> Collected data:
■ ■ ■ ■ ■
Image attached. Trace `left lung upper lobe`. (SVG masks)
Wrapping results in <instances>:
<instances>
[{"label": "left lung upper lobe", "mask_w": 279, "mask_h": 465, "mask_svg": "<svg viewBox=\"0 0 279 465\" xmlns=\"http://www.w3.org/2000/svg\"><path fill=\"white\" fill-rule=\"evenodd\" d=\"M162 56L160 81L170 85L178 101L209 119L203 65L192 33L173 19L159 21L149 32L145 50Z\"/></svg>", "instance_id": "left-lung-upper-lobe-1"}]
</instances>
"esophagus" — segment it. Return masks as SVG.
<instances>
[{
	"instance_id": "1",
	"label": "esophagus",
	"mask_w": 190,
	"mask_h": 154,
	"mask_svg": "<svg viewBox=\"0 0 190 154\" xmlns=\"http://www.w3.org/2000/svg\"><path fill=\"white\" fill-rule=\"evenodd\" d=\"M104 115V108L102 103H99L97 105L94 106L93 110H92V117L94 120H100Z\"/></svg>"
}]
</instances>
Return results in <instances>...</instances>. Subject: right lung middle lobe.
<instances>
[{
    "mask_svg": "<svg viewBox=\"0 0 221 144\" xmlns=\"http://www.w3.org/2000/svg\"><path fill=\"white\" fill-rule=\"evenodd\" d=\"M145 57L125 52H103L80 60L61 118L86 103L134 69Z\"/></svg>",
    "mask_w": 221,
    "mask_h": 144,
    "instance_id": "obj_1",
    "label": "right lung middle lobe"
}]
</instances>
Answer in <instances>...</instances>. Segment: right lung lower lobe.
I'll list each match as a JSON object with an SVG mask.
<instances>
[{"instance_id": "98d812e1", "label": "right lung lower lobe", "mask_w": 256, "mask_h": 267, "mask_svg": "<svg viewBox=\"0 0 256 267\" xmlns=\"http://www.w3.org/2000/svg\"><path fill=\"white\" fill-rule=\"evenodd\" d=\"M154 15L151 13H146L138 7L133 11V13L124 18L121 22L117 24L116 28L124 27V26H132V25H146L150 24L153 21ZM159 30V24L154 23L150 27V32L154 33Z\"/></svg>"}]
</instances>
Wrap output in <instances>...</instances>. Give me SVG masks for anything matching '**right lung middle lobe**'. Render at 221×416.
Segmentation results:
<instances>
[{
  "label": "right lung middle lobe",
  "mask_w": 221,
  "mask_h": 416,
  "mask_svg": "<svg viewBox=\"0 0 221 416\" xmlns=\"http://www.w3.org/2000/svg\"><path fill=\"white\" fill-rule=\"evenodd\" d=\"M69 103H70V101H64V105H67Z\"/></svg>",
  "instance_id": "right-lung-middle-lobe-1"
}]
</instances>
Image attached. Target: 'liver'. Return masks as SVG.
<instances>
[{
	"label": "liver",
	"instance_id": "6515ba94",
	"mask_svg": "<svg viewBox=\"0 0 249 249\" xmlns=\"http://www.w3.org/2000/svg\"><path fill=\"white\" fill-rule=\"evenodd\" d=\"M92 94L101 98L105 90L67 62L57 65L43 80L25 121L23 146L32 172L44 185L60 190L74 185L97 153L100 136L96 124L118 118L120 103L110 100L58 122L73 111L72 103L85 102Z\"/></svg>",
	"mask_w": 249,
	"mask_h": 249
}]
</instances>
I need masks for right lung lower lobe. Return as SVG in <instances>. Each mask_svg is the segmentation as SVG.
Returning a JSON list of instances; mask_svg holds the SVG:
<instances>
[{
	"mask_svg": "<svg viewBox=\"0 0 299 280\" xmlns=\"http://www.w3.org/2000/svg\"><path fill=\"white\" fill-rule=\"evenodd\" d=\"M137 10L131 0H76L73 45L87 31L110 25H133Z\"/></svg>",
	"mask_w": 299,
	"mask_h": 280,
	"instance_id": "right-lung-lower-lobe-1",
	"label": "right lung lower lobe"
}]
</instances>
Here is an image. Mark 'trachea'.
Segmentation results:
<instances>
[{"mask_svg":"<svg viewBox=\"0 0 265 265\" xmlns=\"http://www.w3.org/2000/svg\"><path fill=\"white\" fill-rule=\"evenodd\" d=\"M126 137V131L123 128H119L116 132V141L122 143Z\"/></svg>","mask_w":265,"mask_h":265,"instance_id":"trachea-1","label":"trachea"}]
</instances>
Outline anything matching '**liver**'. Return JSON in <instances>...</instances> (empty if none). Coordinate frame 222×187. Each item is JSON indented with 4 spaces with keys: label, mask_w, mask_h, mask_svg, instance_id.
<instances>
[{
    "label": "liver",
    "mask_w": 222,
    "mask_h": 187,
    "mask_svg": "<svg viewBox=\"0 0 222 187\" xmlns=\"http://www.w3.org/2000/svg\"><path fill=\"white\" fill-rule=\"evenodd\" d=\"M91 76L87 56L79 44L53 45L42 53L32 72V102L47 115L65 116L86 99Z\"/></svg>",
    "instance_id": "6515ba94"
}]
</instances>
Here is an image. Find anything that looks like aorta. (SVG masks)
■ ■ ■ ■ ■
> REQUIRED WORK: Set out, exactly as written, the lines from the line with "Outline anything matching" to the last line of the records, inclusive, and only those lines.

> SOLUTION FOR THIS PROBLEM:
Outline anything matching '**liver**'. Return JSON in <instances>...</instances> (empty if none). Coordinate frame 222×187. Each item is JSON indented with 4 spaces with keys: label, mask_w, mask_h, mask_svg, instance_id.
<instances>
[{
    "label": "liver",
    "mask_w": 222,
    "mask_h": 187,
    "mask_svg": "<svg viewBox=\"0 0 222 187\" xmlns=\"http://www.w3.org/2000/svg\"><path fill=\"white\" fill-rule=\"evenodd\" d=\"M91 76L87 56L79 44L53 45L42 53L32 72V102L47 115L65 116L86 99Z\"/></svg>",
    "instance_id": "6515ba94"
}]
</instances>
Here is an image. Find anything that looks like aorta. (SVG masks)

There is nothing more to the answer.